Personal information
- Nationality: Somali American
- Born: January 1, 1978 (age 48) Mogadishu, Somalia

Sport
- Sport: Track
- Events: 800m, 1500m, mile, 5000m
- College team: Arkansas

Achievements and titles
- Personal bests: 800m: 1:49.21 1500m: 3:41.10 Indoor mile: 3:59.60 5000m: 13:46.13

= Sharif Karie =

American former middle-distance runner (born 1978)
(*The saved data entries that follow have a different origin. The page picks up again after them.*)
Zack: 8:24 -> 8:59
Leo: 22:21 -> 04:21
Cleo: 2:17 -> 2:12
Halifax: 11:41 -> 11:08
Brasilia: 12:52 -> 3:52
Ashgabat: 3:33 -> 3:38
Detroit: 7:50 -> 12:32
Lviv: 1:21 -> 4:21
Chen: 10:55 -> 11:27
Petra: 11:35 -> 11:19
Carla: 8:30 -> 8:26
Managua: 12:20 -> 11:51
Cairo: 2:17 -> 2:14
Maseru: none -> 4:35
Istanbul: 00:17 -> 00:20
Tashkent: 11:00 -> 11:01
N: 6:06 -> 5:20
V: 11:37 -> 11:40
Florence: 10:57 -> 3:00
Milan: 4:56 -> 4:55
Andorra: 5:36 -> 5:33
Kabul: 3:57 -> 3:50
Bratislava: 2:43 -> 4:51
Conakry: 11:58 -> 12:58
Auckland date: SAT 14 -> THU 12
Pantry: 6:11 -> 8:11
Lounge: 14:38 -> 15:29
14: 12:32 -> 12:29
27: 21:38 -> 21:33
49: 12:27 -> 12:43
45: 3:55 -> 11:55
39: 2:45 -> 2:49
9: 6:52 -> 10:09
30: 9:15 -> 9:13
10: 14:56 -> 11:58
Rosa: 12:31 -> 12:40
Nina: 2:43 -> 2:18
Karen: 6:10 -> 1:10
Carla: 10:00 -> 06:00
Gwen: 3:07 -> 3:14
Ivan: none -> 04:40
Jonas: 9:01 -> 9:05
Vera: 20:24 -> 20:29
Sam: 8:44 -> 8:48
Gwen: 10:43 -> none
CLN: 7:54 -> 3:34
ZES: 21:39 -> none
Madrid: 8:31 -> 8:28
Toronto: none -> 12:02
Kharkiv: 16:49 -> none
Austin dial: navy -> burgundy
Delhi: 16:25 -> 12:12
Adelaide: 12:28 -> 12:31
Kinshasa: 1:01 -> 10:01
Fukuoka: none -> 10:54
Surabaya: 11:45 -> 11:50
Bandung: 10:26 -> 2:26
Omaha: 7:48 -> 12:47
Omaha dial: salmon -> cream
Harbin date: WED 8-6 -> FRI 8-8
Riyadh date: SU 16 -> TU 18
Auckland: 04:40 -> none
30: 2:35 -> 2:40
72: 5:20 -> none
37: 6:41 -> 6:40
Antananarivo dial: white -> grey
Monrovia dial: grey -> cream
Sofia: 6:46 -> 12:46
Sharif Karie (born January 1, 1978) is an American former middle-distance runner who was prolific in high school and collegiate competition for various middle and long-distance disciplines. Born in Mogadishu, Karie left Somalia in August 1993, went to Lansing, Michigan, to live with a brother, then settled in Springfield, Virginia. He attended and competed in track for West Springfield High School, then Lindenwood University, and finally the University of Arkansas.

==Running career==
===High school===
Karie first competed for West Springfield High School, which he attended from the summer of 1993. In the spring of 1994, Karie ran his first high school mile race in 4:40 (min:sec). Less than two years later, Karie beat Seneca Lassiter in the 1995 VHSL Indoor State Championships for the 3200 meter race, running a time of 9:21.07. Topping off the end of his time with West Springfield High, Karie was named Gatorade track athlete of the year in 1997. Karie is recorded in the all-time top 25 Virginia high school track runners for disciplines varying from the indoor 1000 meters, 1600 meters, and 3200 meters.

===Collegiate===
For a brief period Karie went to Lindenwood University, but would develop his collegiate track career with University of Arkansas, which was again becoming a recognized track school in the era of coach John McDonnell. High school rival Seneca Lassiter was one of Karie's team mates on the Arkansas track team. On April 24, 1999, Karie along with Arkansas teammates Lassiter, Michael Power and Matthew Kerr ran a 4 x 1-mile relay in a time of 16:07.96, the seventh fastest time recorded for this relay distance.